(Problem description): Filter the entries, keeping every line with the word "Safety".

Dataset content section start

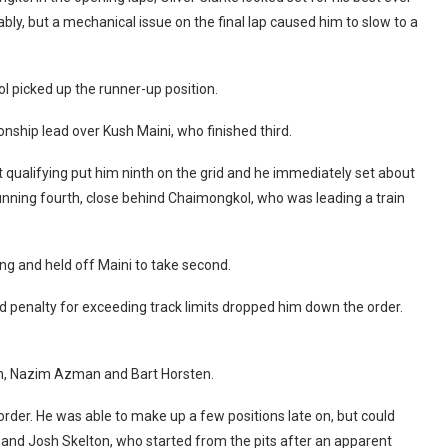
bly, but a mechanical issue on the final lap caused him to slow to a
l picked up the runner-up position.
onship lead over Kush Maini, who finished third.
t qualifying put him ninth on the grid and he immediately set about
unning fourth, close behind Chaimongkol, who was leading a train
ng and held off Maini to take second.
nd penalty for exceeding track limits dropped him down the order.
en, Nazim Azman and Bart Horsten.
rder. He was able to make up a few positions late on, but could
a and Josh Skelton, who started from the pits after an apparent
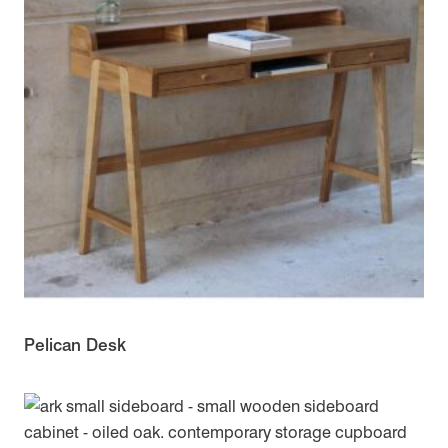
Pelican Desk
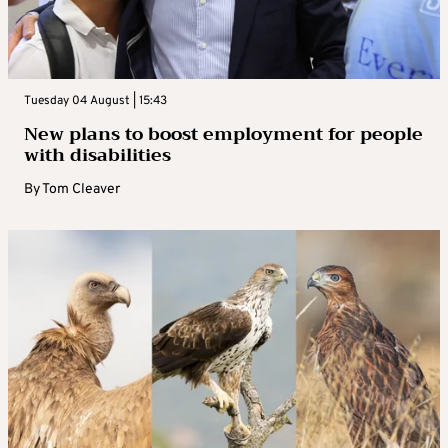
Tuesday 04 August | 15:43
New plans to boost employment for people
with disabilities
By
Tom Cleaver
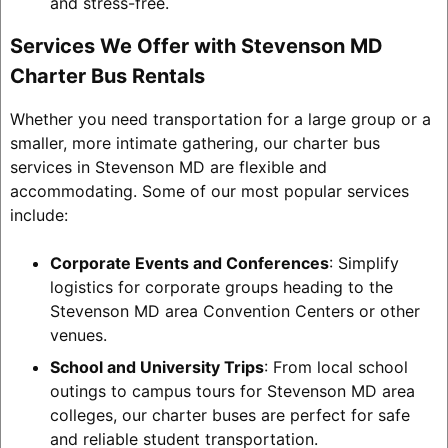
and stress-free.
Services We Offer with Stevenson MD
Charter Bus Rentals
Whether you need transportation for a large group or a
smaller, more intimate gathering, our charter bus
services in Stevenson MD are flexible and
accommodating. Some of our most popular services
include:
Corporate Events and Conferences
: Simplify
logistics for corporate groups heading to the
Stevenson MD area Convention Centers or other
venues.
School and University Trips
: From local school
outings to campus tours for Stevenson MD area
colleges, our charter buses are perfect for safe
and reliable student transportation.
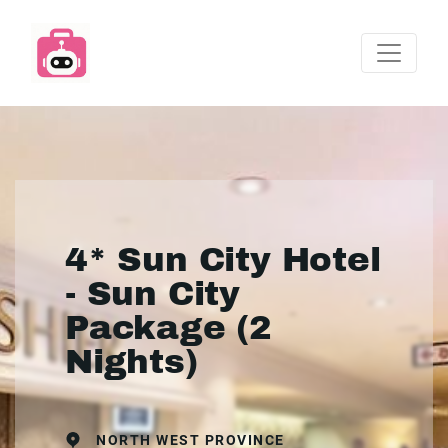
4* Sun City Hotel
- Sun City
Package (2
Nights)
NORTH WEST PROVINCE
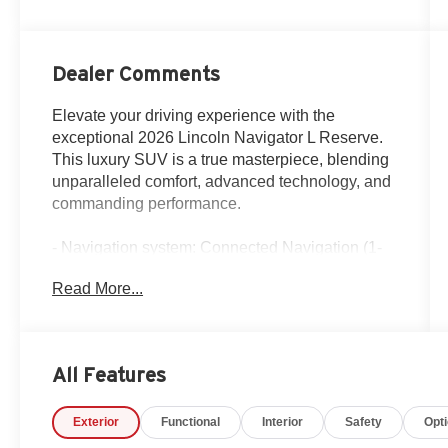
Dealer Comments
Elevate your driving experience with the
exceptional 2026 Lincoln Navigator L Reserve.
This luxury SUV is a true masterpiece, blending
unparalleled comfort, advanced technology, and
commanding performance.
- Navigation system: Connected Navigation (1-
year trial)
Read More...
- Equipment Group 202A Reserve II
- Heavy-Duty Trailer Tow Package
- Jet Appearance Package
- Lincoln Connectivity Package (4-Years
All Features
Included)
- Lincoln Security Package
Exterior
Functional
Interior
Safety
Opt
- 28 Speakers
- Revel Ultima 3D Audio System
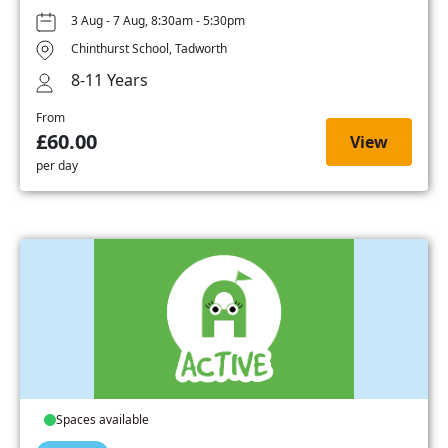
3 Aug - 7 Aug, 8:30am - 5:30pm
Chinthurst School, Tadworth
8-11 Years
From
£60.00
View
per day
Spaces available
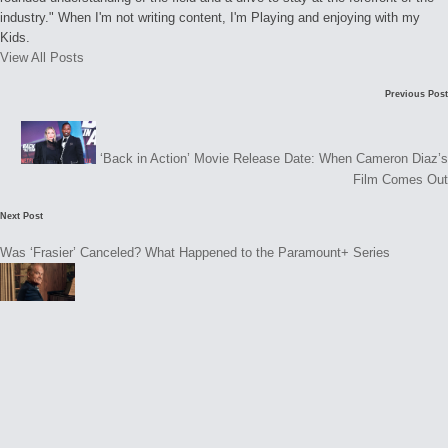
industry." When I'm not writing content, I'm Playing and enjoying with my
Kids.
View All Posts
Post
Previous Post
navigation
‘Back in Action’ Movie Release Date: When Cameron Diaz’s
Film Comes Out
Next Post
Was ‘Frasier’ Canceled? What Happened to the Paramount+ Series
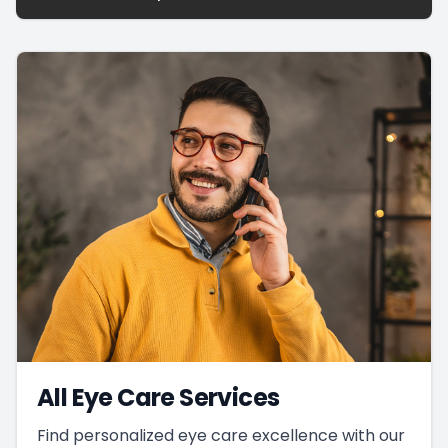
All Eye Care Services
Find personalized eye care excellence with our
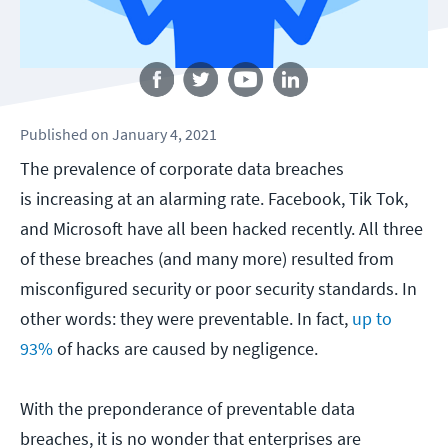
Follow us
Published
on
January 4, 2021
The prevalence of corporate data breaches
is increasing at an alarming rate. Facebook, Tik Tok,
and Microsoft have all been hacked recently. All three
of these breaches (and many more) resulted from
misconfigured security or poor security standards. In
other words: they were preventable. In fact,
up to
93%
of hacks are caused by negligence.
With the preponderance of preventable data
breaches, it is no wonder that enterprises are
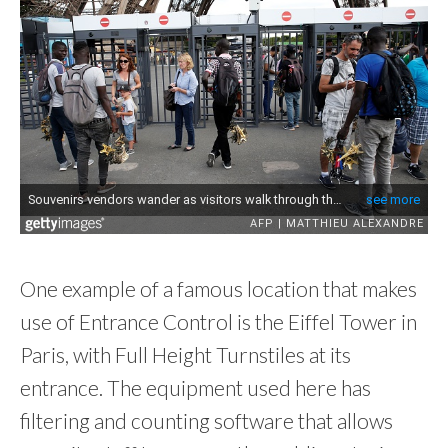
One example of a famous location that makes
use of Entrance Control is the Eiffel Tower in
Paris, with Full Height Turnstiles at its
entrance. The equipment used here has
filtering and counting software that allows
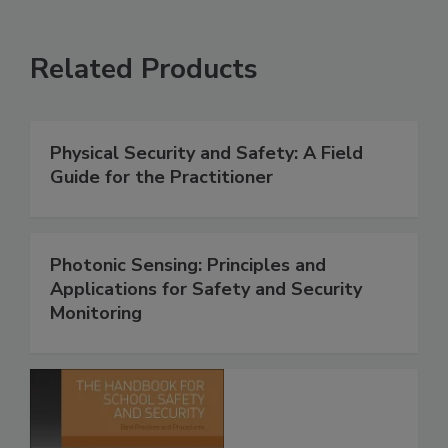
Related Products
Physical Security and Safety: A Field
Guide for the Practitioner
Photonic Sensing: Principles and
Applications for Safety and Security
Monitoring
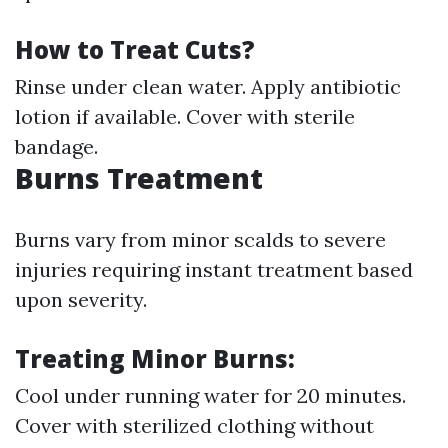
How to Treat Cuts?
Rinse under clean water. Apply antibiotic
lotion if available. Cover with sterile
bandage.
Burns Treatment
Burns vary from minor scalds to severe
injuries requiring instant treatment based
upon severity.
Treating Minor Burns:
Cool under running water for 20 minutes.
Cover with sterilized clothing without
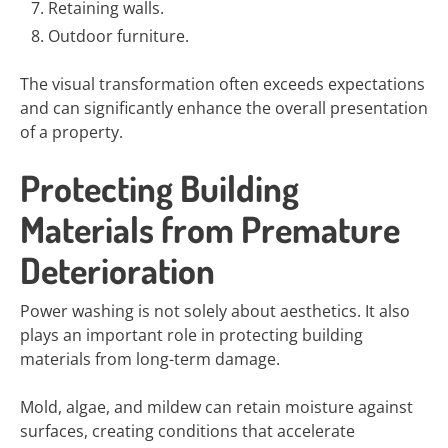
Retaining walls.
Outdoor furniture.
The visual transformation often exceeds expectations
and can significantly enhance the overall presentation
of a property.
Protecting Building
Materials from Premature
Deterioration
Power washing is not solely about aesthetics. It also
plays an important role in protecting building
materials from long-term damage.
Mold, algae, and mildew can retain moisture against
surfaces, creating conditions that accelerate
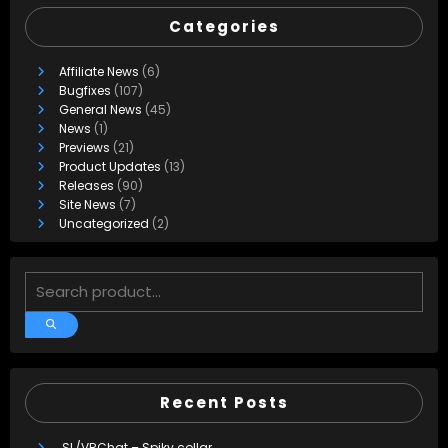
Categories
Affiliate News
(6)
Bugfixes
(107)
General News
(45)
News
(1)
Previews
(21)
Product Updates
(13)
Releases
(90)
Site News
(7)
Uncategorized
(2)
Recent Posts
SL/VRChat – Spiky collar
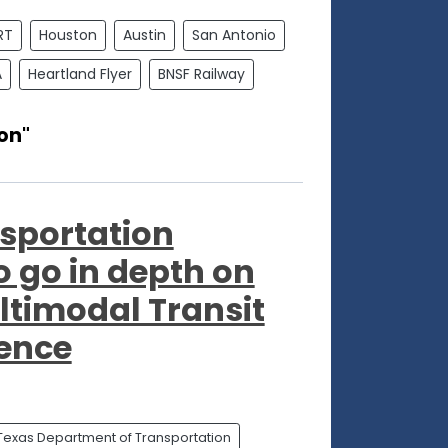
RT
Houston
Austin
San Antonio
A
Heartland Flyer
BNSF Railway
on"
sportation
to go in depth on
ltimodal Transit
rence
Texas Department of Transportation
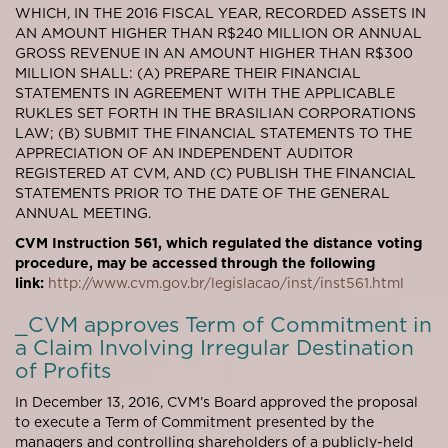
WHICH, IN THE 2016 FISCAL YEAR, RECORDED ASSETS IN
AN AMOUNT HIGHER THAN R$240 MILLION OR ANNUAL
GROSS REVENUE IN AN AMOUNT HIGHER THAN R$300
MILLION SHALL: (A) PREPARE THEIR FINANCIAL
STATEMENTS IN AGREEMENT WITH THE APPLICABLE
RUKLES SET FORTH IN THE BRASILIAN CORPORATIONS
LAW; (B) SUBMIT THE FINANCIAL STATEMENTS TO THE
APPRECIATION OF AN INDEPENDENT AUDITOR
REGISTERED AT CVM, AND (C) PUBLISH THE FINANCIAL
STATEMENTS PRIOR TO THE DATE OF THE GENERAL
ANNUAL MEETING.
CVM Instruction 561, which regulated the distance voting
procedure, may be accessed through the following
link:
http://www.cvm.gov.br/legislacao/inst/inst561.html
_CVM approves Term of Commitment in
a Claim Involving Irregular Destination
of Profits
In December 13, 2016, CVM’s Board approved the proposal
to execute a Term of Commitment presented by the
managers and controlling shareholders of a publicly-held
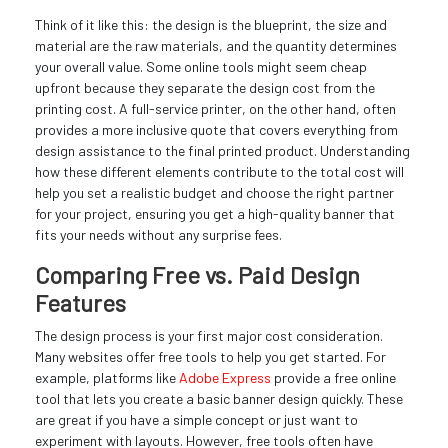
Think of it like this: the design is the blueprint, the size and
material are the raw materials, and the quantity determines
your overall value. Some online tools might seem cheap
upfront because they separate the design cost from the
printing cost. A full-service printer, on the other hand, often
provides a more inclusive quote that covers everything from
design assistance to the final printed product. Understanding
how these different elements contribute to the total cost will
help you set a realistic budget and choose the right partner
for your project, ensuring you get a high-quality banner that
fits your needs without any surprise fees.
Comparing Free vs. Paid Design
Features
The design process is your first major cost consideration.
Many websites offer free tools to help you get started. For
example, platforms like
Adobe Express
provide a free online
tool that lets you create a basic banner design quickly. These
are great if you have a simple concept or just want to
experiment with layouts. However, free tools often have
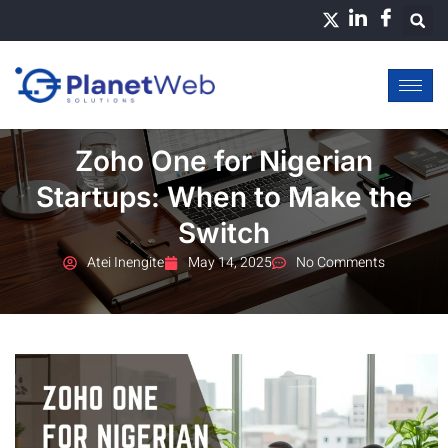
Skip
to
content
Zoho One for Nigerian
Startups: When to Make the
Switch
Atei Inengite
May 14, 2025
No Comments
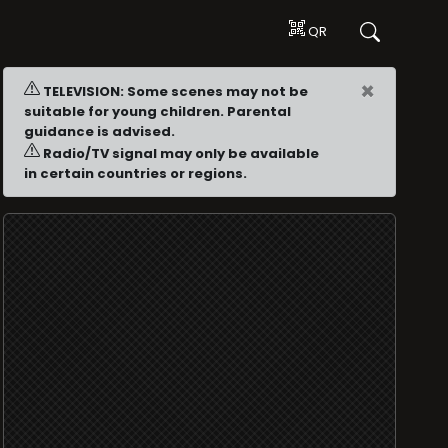
QR
×
TELEVISION: Some scenes may not be
suitable for young children. Parental
guidance is advised.
Radio/TV signal may only be available
in certain countries or regions.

Dataset content section end

(Expected output):
Safety
Physical Security and Safety: A Field
Applications for Safety and Security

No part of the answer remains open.